Il alla trouver un vieux chanoine de la collégiale de Condé, nommé Josquin, qui avait un génie merveilleux pour la musique. Il lui conta ses peines & le pria de lui enseigner son art. Josquin eut pitié de son chagrin & lui montra à jouer de la viole selon les règles.

Cambrinus fut bientôt en état de faire danser les jeunes filles sur le pré. Il était dix fois plus habile que les autres ménétriers ; mais, hélas ! nul n’eſt prophète en son pays.
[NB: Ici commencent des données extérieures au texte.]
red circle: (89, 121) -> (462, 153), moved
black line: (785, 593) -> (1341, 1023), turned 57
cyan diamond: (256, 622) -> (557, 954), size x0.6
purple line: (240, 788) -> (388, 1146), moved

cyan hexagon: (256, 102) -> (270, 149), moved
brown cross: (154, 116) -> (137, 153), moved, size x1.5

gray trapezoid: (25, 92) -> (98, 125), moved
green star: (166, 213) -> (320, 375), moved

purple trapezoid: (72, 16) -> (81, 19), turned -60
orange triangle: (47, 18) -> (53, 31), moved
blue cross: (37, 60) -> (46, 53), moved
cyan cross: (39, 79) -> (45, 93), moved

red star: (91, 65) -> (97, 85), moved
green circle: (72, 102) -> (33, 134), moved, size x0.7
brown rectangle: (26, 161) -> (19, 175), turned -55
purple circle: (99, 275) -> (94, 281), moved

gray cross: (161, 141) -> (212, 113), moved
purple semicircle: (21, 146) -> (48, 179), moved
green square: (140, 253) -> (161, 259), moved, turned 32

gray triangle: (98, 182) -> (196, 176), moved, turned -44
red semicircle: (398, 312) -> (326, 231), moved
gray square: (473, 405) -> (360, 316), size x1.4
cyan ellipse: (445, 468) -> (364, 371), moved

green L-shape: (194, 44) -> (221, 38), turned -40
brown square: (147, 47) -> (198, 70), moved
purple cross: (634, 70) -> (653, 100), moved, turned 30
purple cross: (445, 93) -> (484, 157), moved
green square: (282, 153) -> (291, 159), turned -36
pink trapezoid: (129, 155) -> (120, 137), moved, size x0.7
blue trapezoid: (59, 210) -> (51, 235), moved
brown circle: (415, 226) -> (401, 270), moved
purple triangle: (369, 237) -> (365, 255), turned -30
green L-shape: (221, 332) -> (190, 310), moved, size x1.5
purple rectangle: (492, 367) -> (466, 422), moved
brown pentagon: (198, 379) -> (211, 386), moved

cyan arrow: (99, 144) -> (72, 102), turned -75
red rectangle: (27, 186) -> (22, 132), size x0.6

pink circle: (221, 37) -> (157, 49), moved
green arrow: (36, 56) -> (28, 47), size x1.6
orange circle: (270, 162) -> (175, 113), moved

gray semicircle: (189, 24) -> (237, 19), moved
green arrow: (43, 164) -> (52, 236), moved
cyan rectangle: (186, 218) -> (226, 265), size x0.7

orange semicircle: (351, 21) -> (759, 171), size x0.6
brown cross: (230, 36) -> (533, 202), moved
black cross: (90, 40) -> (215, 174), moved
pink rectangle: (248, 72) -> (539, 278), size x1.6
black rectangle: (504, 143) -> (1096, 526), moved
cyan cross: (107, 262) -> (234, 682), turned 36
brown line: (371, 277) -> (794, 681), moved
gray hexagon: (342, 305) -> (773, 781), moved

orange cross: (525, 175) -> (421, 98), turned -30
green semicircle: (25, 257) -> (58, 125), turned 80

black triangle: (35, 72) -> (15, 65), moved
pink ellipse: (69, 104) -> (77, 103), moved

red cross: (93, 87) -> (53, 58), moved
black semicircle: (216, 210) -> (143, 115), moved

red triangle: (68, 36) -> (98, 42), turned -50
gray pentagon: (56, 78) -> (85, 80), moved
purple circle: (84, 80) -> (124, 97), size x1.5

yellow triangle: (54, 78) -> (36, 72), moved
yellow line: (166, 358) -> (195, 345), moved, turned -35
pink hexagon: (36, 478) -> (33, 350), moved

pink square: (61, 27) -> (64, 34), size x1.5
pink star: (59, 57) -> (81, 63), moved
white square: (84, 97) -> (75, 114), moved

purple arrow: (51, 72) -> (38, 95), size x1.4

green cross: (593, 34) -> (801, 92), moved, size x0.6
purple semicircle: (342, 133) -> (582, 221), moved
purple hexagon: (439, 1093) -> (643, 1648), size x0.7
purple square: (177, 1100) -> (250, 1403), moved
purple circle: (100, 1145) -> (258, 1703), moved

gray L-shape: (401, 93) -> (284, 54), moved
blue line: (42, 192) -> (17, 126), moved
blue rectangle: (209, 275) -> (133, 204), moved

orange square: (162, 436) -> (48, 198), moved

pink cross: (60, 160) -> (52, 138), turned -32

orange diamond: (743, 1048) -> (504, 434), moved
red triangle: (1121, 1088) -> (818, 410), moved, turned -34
Les gens de Fresnes ne voulaient point croire qu’un garçon verrier fût devenu en si peu de temps bon musicien, & c’eſt sous un feu roulant de quolibets que, par un beau dimanche, armé de sa viole, il monta sur son eſtrade, je veux dire son tonneau.

Bien que fort ému, il donna d’une main sûre les premiers coups d’archet. Peu à peu il s’anima & conduisit la danse avec une vigueur & un entrain qui firent taire les rieurs. Tout allait à merveille quand Flandrine parut.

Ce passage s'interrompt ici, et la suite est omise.